Saturday, August 8, 2015

Tanglewood — 2015/08/14-16

This is the BSO's final weekend at Tanglewood this year, concluding, as usual in recent years, with the Beethoven 9th on Sunday.


Friday, August 14.  The weekend kicks off with Music Director Andris Nelsons leading the orchestra and solo violinist Christian Tetzlaff in the Mendelssohn Violin Concerto and Mahler's Symphony No. 6. The performance detail page give links to the usual program notes, audio previews, and performer bios. It also gives the following notice:
Several Friday-evening Shed performances will be part of the popular UnderScore Friday series this season. At these performances, patrons will hear comments about the program directly from an onstage BSO musician. UnderScore Fridays will occur on July 17, July 31, and August 14.
This time, trumpeter Benjamin Wright will give the opening remarks.


Saturday, August 15.  Maestro Nelsons returns to the podium, and his wife, Kristine Opolais, joins him and the orchestra for a couple of operatic numbers, including — appropriately for Assumption Day — an Ave Maria. The performance detail page gives this description:
Andris Nelsons conducts an array of Italian operas which include Verdi's Willow Song and "Ave Maria" from Otello, Act IV, Puccini's Intermezzo from Manon Lescaut Act III, and Boito's "L'altra notte in fondo al mare" from MefistofeleAct III starring soprano, Kristine Opolais. The BSO will then perform Strauss's Ein Heldenleben and Barber's Second Essay for Orchestra.
(Some emphasis added.)

Although the way they phrase it implies that both the Strauss and the Barber pieces will come after the operatic selections, the way they are listed lower in the page suggests that the Barber will open the concert, not conclude it. So far there is no background material on the music other than the Strauss.


Sunday, August 16.  As indicated above, this is the final broadcast concert of this Tanglewood season. The performance detail page has some of the usual links, as well as this information about the concert:
The BSO's final concert of the 2015 Tanglewood season, under the direction of Asher Fisch, will open with the TMC Orchestra playing Copland's Symphonic Ode. Also in the program is Beethoven's Symphony no.9, with the Tanglewod Festival Chorus and the TMC Ochestra. Special guests include Julianna Di Giacomo, Renée Tatum, Paul Groves,and John Relyea.
(Emphasis added.)
Although this blurb indicates that the TMC Orchestra (not the BSO) will be performing the Beethoven, elsewhere on the page, when it mentions the TMC Orchestra it puts "(Copland)" after the listing, which suggests they will not be playing the Beethoven. We'll find out who plays the Beethoven when we listen in, I guess.

The Tanglewood Festival Chorus was founded 40 years ago with John Oliver as its director, to serve as the chorus for Boston Symphony and Pops concerts. Among their notable achievements is that they perform without having the printed music in their hands. They memorize every piece they sing, and that is Maestro Oliver's doing. For forty years he has been preparing the chorus for every performance. He is retiring at the end of the Tanglewood season, so the Beethoven Ninth will be the last performance for which he will have prepared the chorus.

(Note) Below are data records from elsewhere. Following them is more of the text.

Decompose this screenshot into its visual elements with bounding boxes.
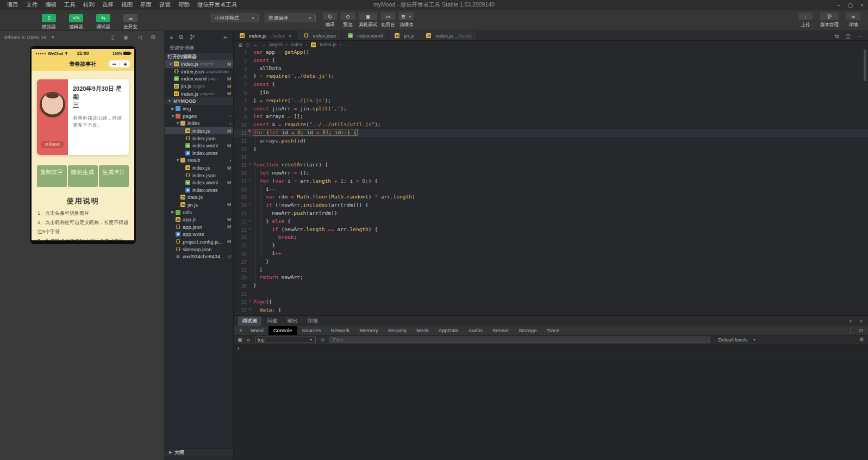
tree-item-index.js[interactable]: JSindex.jsM [165,164,233,172]
open-editors-header[interactable]: 打开的编辑器 [165,53,233,60]
live-expression-icon[interactable]: ⊙ [321,337,325,343]
tree-item-wxd934cbe8434...[interactable]: ▤wxd934cbe8434...U [165,253,233,260]
split-editor-icon[interactable]: ◫ [846,33,851,39]
tree-item-index.wxml[interactable]: <>index.wxmlM [165,179,233,187]
back-icon[interactable]: ← [253,42,258,47]
minimize-icon[interactable]: – [837,2,840,8]
devtools-tab-Sources[interactable]: Sources [297,326,326,335]
mute-icon[interactable]: ◁ [138,34,142,40]
menu-工具[interactable]: 工具 [60,1,79,9]
inspect-element-icon[interactable]: ⌖ [236,327,246,334]
device-select[interactable]: iPhone 5 100% 16 [4,34,47,40]
tree-item-app.wxss[interactable]: #app.wxss [165,231,233,238]
fold-chevron-icon[interactable]: ˅ [247,306,253,314]
tree-item-img[interactable]: ▶img [165,105,233,113]
toolbar-button-云开发[interactable]: ☁云开发 [120,12,141,30]
log-levels-select[interactable]: Default levels ▼ [718,337,756,343]
open-editor-item[interactable]: {}index.jsonpages\index [165,68,233,76]
editor-tab-index.js[interactable]: JSindex.js...\result [420,31,477,40]
mini-program-button-复制文字[interactable]: 复制文字 [37,165,67,187]
search-icon[interactable] [179,35,184,40]
rotate-device-icon[interactable]: ▯ [111,34,115,40]
more-actions-icon[interactable]: ⋯ [857,33,863,39]
open-editor-item[interactable]: JSindex.jspages\r...M [165,90,233,97]
tree-item-pages[interactable]: ▼pages● [165,113,233,120]
menu-视图[interactable]: 视图 [117,1,136,9]
git-icon[interactable] [190,34,195,40]
explorer-icon[interactable]: ≡ [170,34,173,40]
avatar[interactable] [40,92,65,117]
panel-tab-问题[interactable]: 问题 [264,316,282,326]
open-editor-item[interactable]: ×JSindex.jspages\i...M [165,60,233,68]
editor-tab-index.js[interactable]: JSindex.js...\index× [234,31,298,40]
fold-chevron-icon[interactable]: ˅ [247,201,253,209]
fold-chevron-icon[interactable]: ˅ [247,226,253,234]
menu-设置[interactable]: 设置 [155,1,174,9]
project-root-header[interactable]: ▼ MYMOOD [165,97,233,105]
compile-mode-select[interactable]: 普通编译▼ [265,14,316,22]
tree-item-index.js[interactable]: JSindex.jsM [165,127,233,135]
tree-item-jin.js[interactable]: JSjin.jsM [165,201,233,209]
tree-item-index.wxml[interactable]: <>index.wxmlM [165,142,233,150]
devtools-tab-Audits[interactable]: Audits [464,326,488,335]
outline-section[interactable]: ▶ 大纲 [165,448,233,456]
action-button-清缓存[interactable]: ≣▼清缓存 [399,13,414,28]
capsule-menu[interactable]: ••• ◉ [108,60,131,68]
menu-项目[interactable]: 项目 [3,1,22,9]
toolbar-button-模拟器[interactable]: ▯模拟器 [38,12,60,30]
more-dots-icon[interactable]: ••• [112,62,116,66]
breadcrumb-item-index.js[interactable]: JSindex.js [310,42,336,47]
tree-item-index[interactable]: ▼index● [165,120,233,127]
editor-tab-index.wxml[interactable]: <>index.wxml [342,31,389,40]
devtools-tab-Console[interactable]: Console [268,326,297,335]
open-editor-item[interactable]: JSjin.jspagesM [165,83,233,90]
toolbar-right-详情[interactable]: ≡详情 [846,13,860,28]
collapse-panel-icon[interactable]: ˄ [849,318,852,324]
devtools-tab-AppData[interactable]: AppData [434,326,464,335]
fold-chevron-icon[interactable]: ˅ [247,298,253,306]
outline-icon[interactable]: ≣ [238,42,242,48]
close-icon[interactable]: × [168,61,173,67]
action-button-切后台[interactable]: ↦切后台 [381,13,395,28]
kebab-menu-icon[interactable]: ⋮ [848,327,854,333]
dock-side-icon[interactable]: ⊡ [859,327,863,333]
devtools-tab-Storage[interactable]: Storage [514,326,541,335]
context-select[interactable]: top ▼ [255,337,316,343]
fold-chevron-icon[interactable]: ˅ [247,217,253,226]
clear-console-icon[interactable]: ⌀ [247,337,250,343]
mini-program-button-随机生成[interactable]: 随机生成 [68,165,98,187]
devtools-tab-Wxml[interactable]: Wxml [246,326,268,335]
toolbar-button-调试器[interactable]: ⇆调试器 [92,12,114,30]
code-editor[interactable]: 1var app = getApp()2const {3 allData4} =… [234,48,868,315]
menu-转到[interactable]: 转到 [79,1,98,9]
tree-item-result[interactable]: ▼result● [165,157,233,164]
fold-chevron-icon[interactable]: ˅ [247,161,253,169]
devtools-tab-Trace[interactable]: Trace [541,326,564,335]
breadcrumb-item-pages[interactable]: pages [269,42,283,47]
detach-window-icon[interactable]: ⊞ [151,34,155,40]
breadcrumb-item-index[interactable]: index [291,42,303,47]
panel-tab-调试器[interactable]: 调试器 [238,316,261,326]
menu-帮助[interactable]: 帮助 [174,1,193,9]
devtools-tab-Network[interactable]: Network [326,326,354,335]
menu-文件[interactable]: 文件 [22,1,41,9]
console-filter-input[interactable] [329,337,710,343]
record-icon[interactable]: ◉ [123,34,128,40]
toolbar-button-编辑器[interactable]: </>编辑器 [65,12,87,30]
tree-item-index.json[interactable]: {}index.json [165,171,233,179]
close-icon[interactable]: × [860,2,864,8]
maximize-icon[interactable]: ▢ [848,2,853,8]
close-icon[interactable]: × [289,33,292,39]
menu-选择[interactable]: 选择 [98,1,117,9]
console-prompt[interactable]: › [234,344,868,352]
devtools-tab-Sensor[interactable]: Sensor [488,326,514,335]
collapse-sidebar-icon[interactable]: ⇤ [224,34,228,40]
breadcrumb-item-...[interactable]: ... [345,42,349,47]
mode-select[interactable]: 小程序模式▼ [211,14,259,22]
eager-eval-icon[interactable]: ▣ [238,337,242,343]
menu-微信开发者工具[interactable]: 微信开发者工具 [193,1,241,9]
tree-item-index.wxss[interactable]: #index.wxss [165,187,233,194]
set-nickname-button[interactable]: 设置昵称 [41,141,64,148]
forward-icon[interactable]: → [261,42,266,47]
editor-tab-jin.js[interactable]: JSjin.js [389,31,420,40]
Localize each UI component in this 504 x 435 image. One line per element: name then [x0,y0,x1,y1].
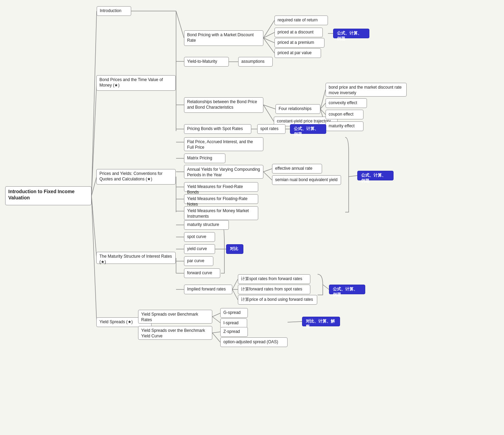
relationships-bond-label: Relationships between the Bond Price and… [187,99,257,110]
priced-par-node: priced at par value [274,48,321,58]
priced-par-label: priced at par value [278,50,312,55]
pricing-spot-node: Pricing Bonds with Spot Rates [184,124,251,134]
bond-pricing-market-label: Bond Pricing with a Market Discount Rate [187,32,254,43]
root-node: Introduction to Fixed Income Valuation [5,186,91,205]
i-spread-label: I-spread [223,320,239,325]
coupon-effect-label: coupon effect [329,112,353,117]
flat-price-node: Flat Price, Accrued Interest, and the Fu… [184,137,263,151]
svg-line-19 [320,90,326,109]
matrix-pricing-node: Matrix Pricing [184,154,225,163]
g-spread-label: G-spread [223,310,241,315]
z-spread-label: Z-spread [223,329,240,334]
matrix-pricing-label: Matrix Pricing [187,156,212,160]
oas-node: option-adjusted spread (OAS) [220,337,288,347]
yield-spreads-curve-node: Yield Spreads over the Benchmark Yield C… [138,326,212,340]
svg-line-50 [212,317,221,323]
implied-forward-label: Implied forward rates [187,287,226,291]
maturity-effect-node: maturity effect [326,121,364,131]
calc-bond-fwd-label: 计算price of a bond using forward rates [241,297,313,302]
prices-yields-node: Prices and Yields: Conventions for Quote… [96,169,176,185]
oas-label: option-adjusted spread (OAS) [223,339,278,344]
gongshi-bond-pricing-node: 公式、计算、例题 [333,29,369,38]
svg-line-17 [263,105,275,109]
spot-curve-node: spot curve [184,232,215,242]
priced-premium-node: priced at a premium [274,38,324,48]
svg-line-52 [212,333,220,342]
i-spread-node: I-spread [220,318,247,328]
svg-line-3 [91,196,97,258]
implied-forward-node: Implied forward rates [184,285,232,294]
semiannual-bond-node: semian nual bond equivalent yield [272,175,341,185]
calc-spot-fwd-label: 计算spot rates from forward rates [241,276,302,281]
gongshi-1-label: 公式、计算、例题 [294,126,319,137]
bond-pricing-market-node: Bond Pricing with a Market Discount Rate [184,30,263,46]
duibi-yield-spreads-node: 对比、计算、解释 [302,317,340,326]
yield-fixed-node: Yield Measures for Fixed-Rate Bonds [184,182,258,192]
pricing-spot-label: Pricing Bonds with Spot Rates [187,126,243,131]
convexity-effect-label: convexity effect [329,100,357,105]
gongshi-1-node: 公式、计算、例题 [290,124,326,134]
spot-rates-node: spot rates [257,124,285,134]
calc-fwd-spot-label: 计算forward rates from spot rates [241,287,302,291]
svg-line-51 [212,332,220,333]
annual-yields-node: Annual Yields for Varying Compounding Pe… [184,165,263,179]
spot-rates-label: spot rates [260,126,279,131]
par-curve-node: par curve [184,256,213,266]
forward-curve-label: forward curve [187,270,212,275]
effective-annual-node: effective annual rate [272,164,322,174]
constant-yield-label: constant-yield price trajectory [277,119,331,123]
intro-node: Introduction [97,6,131,16]
maturity-struct-sub-node: maturity structure [184,220,229,230]
annual-yields-label: Annual Yields for Varying Compounding Pe… [187,167,260,177]
maturity-structure-label: The Maturity Structure of Interest Rates… [99,254,172,264]
duibi-maturity-label: 对比 [230,246,238,251]
yield-money-label: Yield Measures for Money Market Instrume… [187,208,249,219]
yield-floating-label: Yield Measures for Floating-Rate Notes [187,196,248,207]
svg-line-2 [91,177,97,196]
bond-prices-time-node: Bond Prices and the Time Value of Money … [96,75,176,91]
svg-line-46 [323,285,329,289]
par-curve-label: par curve [187,258,204,263]
root-label: Introduction to Fixed Income Valuation [8,189,75,200]
assumptions-node: assumptions [238,57,273,67]
effective-annual-label: effective annual rate [275,166,312,171]
flat-price-label: Flat Price, Accrued Interest, and the Fu… [187,139,253,150]
gongshi-bond-pricing-label: 公式、计算、例题 [337,31,362,41]
four-relationships-label: Four relationships [279,106,311,111]
duibi-yield-spreads-label: 对比、计算、解释 [306,319,335,329]
bond-inversely-node: bond price and the market discount rate … [326,83,407,97]
svg-line-43 [232,279,238,289]
spot-curve-label: spot curve [187,234,206,239]
gongshi-prices-yields-label: 公式、计算、例题 [361,173,386,183]
priced-discount-node: priced at a discount [274,28,323,37]
calc-bond-fwd-node: 计算price of a bond using forward rates [238,295,317,305]
svg-line-45 [232,289,238,300]
svg-line-14 [263,38,274,53]
bond-inversely-label: bond price and the market discount rate … [329,85,401,95]
svg-line-0 [91,11,97,196]
yield-floating-node: Yield Measures for Floating-Rate Notes [184,194,258,204]
yield-to-maturity-node: Yield-to-Maturity [184,57,229,67]
gongshi-implied-node: 公式、计算、例题 [329,285,365,294]
yield-to-maturity-label: Yield-to-Maturity [187,59,217,64]
maturity-struct-sub-label: maturity structure [187,222,219,227]
relationships-bond-node: Relationships between the Bond Price and… [184,97,263,113]
required-rate-node: required rate of return [274,16,328,25]
yield-fixed-label: Yield Measures for Fixed-Rate Bonds [187,184,243,195]
priced-discount-label: priced at a discount [278,30,313,34]
g-spread-node: G-spread [220,308,248,318]
svg-line-33 [263,172,272,180]
semiannual-bond-label: semian nual bond equivalent yield [275,177,338,182]
mind-map: Introduction to Fixed Income Valuation I… [0,0,504,435]
svg-line-32 [263,169,272,172]
calc-spot-fwd-node: 计算spot rates from forward rates [238,274,310,284]
duibi-maturity-node: 对比 [226,244,243,254]
svg-line-53 [288,322,302,322]
assumptions-label: assumptions [241,59,264,64]
yield-spreads-benchmark-label: Yield Spreads over Benchmark Rates [141,312,198,322]
svg-line-4 [91,196,97,322]
gongshi-implied-label: 公式、计算、例题 [333,287,358,297]
yield-spreads-curve-label: Yield Spreads over the Benchmark Yield C… [141,328,205,338]
svg-line-18 [263,105,274,121]
svg-line-1 [91,83,97,196]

The Friday and Saturday concerts will be at 8:30, and the Sunday at 2:30, Boston Time. WCRB will broadcast and stream them. The station's BSO page also has brief blurbs about these concerts. More importantly, since this is the end of the Tanglewood broadcast season, they revert on August 22 to the regular pattern of weekly concerts at 8:00 on Saturdays. That BSO page gives the schedule of "Encore Broadcasts" of concerts from last season that will take us from August 22 through September 26, after which the BSO returns to Symphony Hall and the live broadcasts/webstreams will resume.

The orchestra will be on tour in Europe, with concerts on 12 days in the period August 22—September 5. Then they may be able to take a little vacation before they have to start rehearsing for opening night in Symphony Hall, October 1.